Mondiale di ciclismo 2014: elogio di un perdente
And I’m back in the rain And you are on dry land. (Bob Dylan - You’re a Big Girl Now)In Spagna, a Ponferrada, piove. Piove sull’asfalto del falsopiano di Confederacion, sugli ombrelli dei tifosi
And I’m back in the rain And you are on dry land.
(Bob Dylan – You’re a Big Girl Now)
In Spagna, a Ponferrada, piove. Piove sull’asfalto del falsopiano di Confederacion, sugli ombrelli dei tifosi e sulle schiene dei corridori. Piove anche sulla testa di Alessandro De Marchi, che a venticinque chilometri dal traguardo getta via la borraccia, lancia uno sguardo a sinistra, e si alza sui pedali.
Venticinque chilometri nel ciclismo moderno sono un’eternità, tanto più che il percorso del “Campionato Mondiale di Ciclismo 2014” non è adatto a fughe e colpi di mano, e gli addetti ai lavori pronosticano da mesi un arrivo in volata; i fatti, fino ad ora, stanno confermando le previsioni. Già, fino ad ora, perché De Marchi delle previsioni se ne frega e parte senza voltarsi. Solo tre corridori si lanciano al suo inseguimento e lo raggiungono: il francese Cyril Gautier, il danese Michael Valgren Andersen e il lituano Vasil Kiryenka, uno dei matti del ciclismo mondiale, che nel 2011 coronò un’incredibile cavalcata solitaria andando a vincere in cima al Sestriere la ventesima tappa del Giro d’Italia.
Kiryenka è un duro, uno che non ha paura di prendersi il vento in faccia, e le regole non scritte della bicicletta vorrebbero che gli uomini in fuga si dessero dei cambi regolari. Ma non è così, nessuno si schioda dalla ruota di De Marchi e lui – che da cento chilometri ha sulla faccia un tale ghigno che vien da pensare stia per stramazzare al suolo da un momento all’altro – non fa una piega e continua a pestare come un ossesso sui pedali, lanciato come un transatlantico nella pioggia battente.

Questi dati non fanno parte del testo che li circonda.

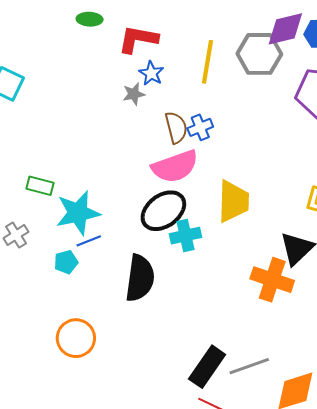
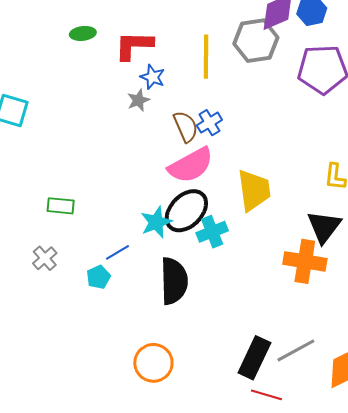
cyan star: (78, 213) -> (156, 222), moved, size x0.7
orange circle: (76, 338) -> (153, 363), moved

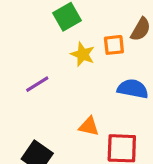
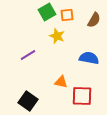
orange square: (114, 45) -> (67, 15), moved

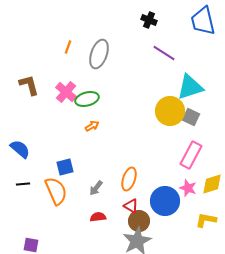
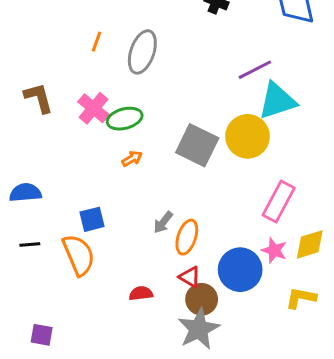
purple line: (164, 53) -> (255, 70), moved, turned -60
gray square: (191, 117) -> (197, 145), moved, size x1.6
blue semicircle: (20, 149) -> (25, 193), turned -45
gray arrow: (96, 188) -> (163, 222), moved

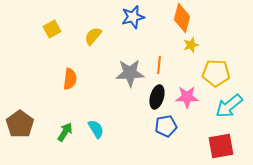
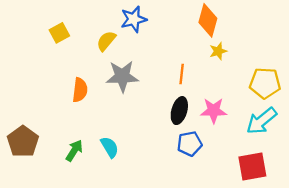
blue star: (133, 17) -> (134, 19), moved
gray star: (130, 73) -> (122, 76), moved
yellow pentagon: (216, 73) -> (265, 83), moved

Alle spalle dei quattro il gruppo esplode e si lancia all’inseguimento, ma non c’è organizzazione né accordo tra le nazioni interessate e così, anche solo per un attimo, si può credere che quei pazzi là davanti possano davvero farcela e che il dio del ciclismo abbia scelto proprio questo giorno per premiare tutti gli attaccanti senza speranza della storia.
È solo un secondo però, prima che Spagna e Australia comincino a tirare per le loro punte Valverde e Gerrans. Il vantaggio dei fuggitivi da cinquanta secondi si riduce a trenta, poi a venti, infine a dieci, quando mancano sette chilometri al traguardo. Il Rosso di Buja (che non è un vino, ma il soprannome del ciclista friulano) si gira per la prima volta, e vede il gruppo arrivare. Non ha ancora mollato quando, poche centinaia di metri dopo, il polacco Michal Kwiatkowski esce come una palla di cannone dal gruppo e lo riagguanta in un attimo. De Marchi cerca di seguirlo, raschia il fondo del serbatoio, ma di benzina non ce n’è più.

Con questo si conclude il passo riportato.